John Bobbe, executive director of OFARM, the biggest U.S.
network of organic grain farmers, agrees that moving from “prescription
farming” of one or two crops to an organic system that is rotational with
diverse crops and perhaps livestock can be a high hurdle. To evaluate the move, and then complete it
successfully, he suggests hooking up with an area organic farming group. In the
leading organic state, the California
Certified Organic Farmers, for example, is both the certifying agency and
the trade association that mentors candidate organic producers.

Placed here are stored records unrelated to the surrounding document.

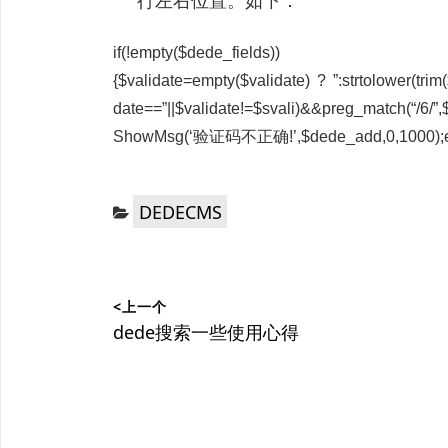
行左右位置。如下：
if(!empty($dede_fields))
{$validate=empty($validate) ? ”:strtolower(trim(
date==”||$validate!=$svali)&&preg_ma
ShowMsg(‘验证码不正确!’,$dede_add,0,1000);ex
分
DEDECMS
类：
文
<上一个
章
上
dede搜索一些使用心得
篇
导
文
航
章：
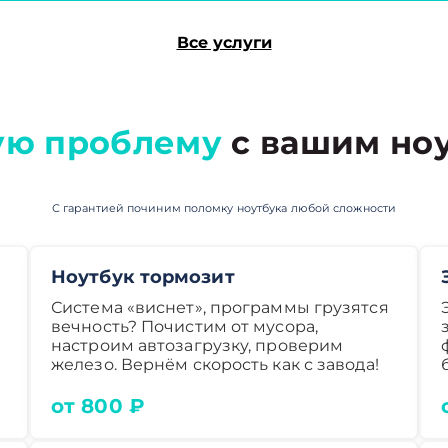
Все услуги
ую проблему
с вашим ноу
С гарантией починим поломку ноутбука любой сложности
Ноутбук тормозит
Система «виснет», программы грузятся
вечность? Почистим от мусора,
настроим автозагрузку, проверим
железо. Вернём скорость как с завода!
от 800 ₽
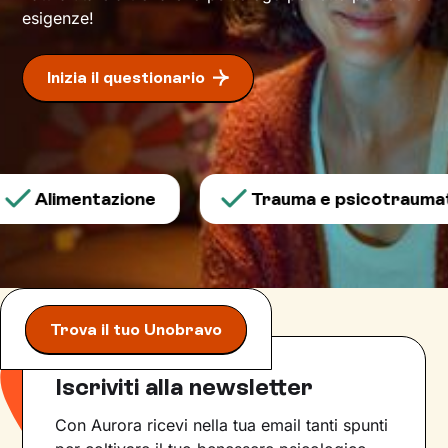
esigenze!
Inizia il questionario
Alimentazione
Trauma e psicotraumato
Trova il tuo Unobravo
Iscriviti alla newsletter
Con Aurora ricevi nella tua email tanti spunti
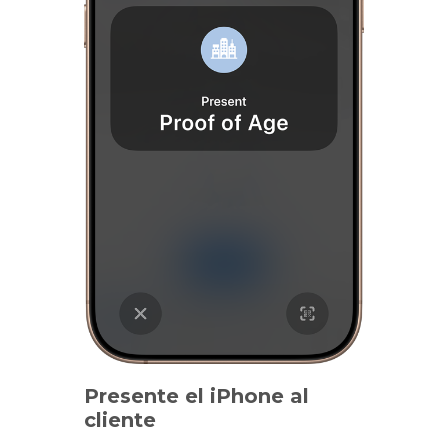
Presente el iPhone al
cliente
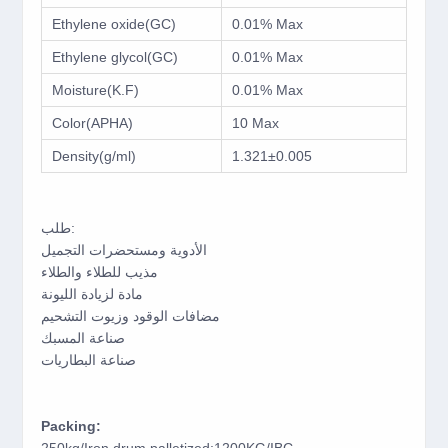
Ethylene oxide(GC)
0.01% Max
Ethylene glycol(GC)
0.01% Max
Moisture(K.F)
0.01% Max
Color(APHA)
10 Max
Density(g/ml)
1.321±0.005
طلب:
الأدوية ومستحضرات التجميل
مذيب للطلاء والطلاء
مادة لزيادة الليونة
مضافات الوقود وزيوت التشحيم
صناعة المسبك
صناعة البطاريات
Packing:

Bobbe ticks off a list of such groups that will help those striving to farm organically: the Northern Plains Sustainable
Agriculture Society, the Ohio
Ecological Food and Farm Association, plus the Midwest
Organic & Sustainable Education Service, which holds the nation’s biggest annual
organic farmers conference, in La Crosse, Wisconsin, in February. Also, the Iowa
Organic Conference, held each November, is another event offering a ton of education and
mentoring for beginning organic farmers.
Within a few months, OFARM itself will offer a new economic crutch to
help some producers in their third year toward certification. Its new
trademarked Sustainable
Transition Verified (STV) label will designate products for buyers
who want feed grain or other commodities produced under organic practices,
though not yet certified. The STV designation “will allow the farmers to
extract some additional money out of the marketplace,” Bobbe says.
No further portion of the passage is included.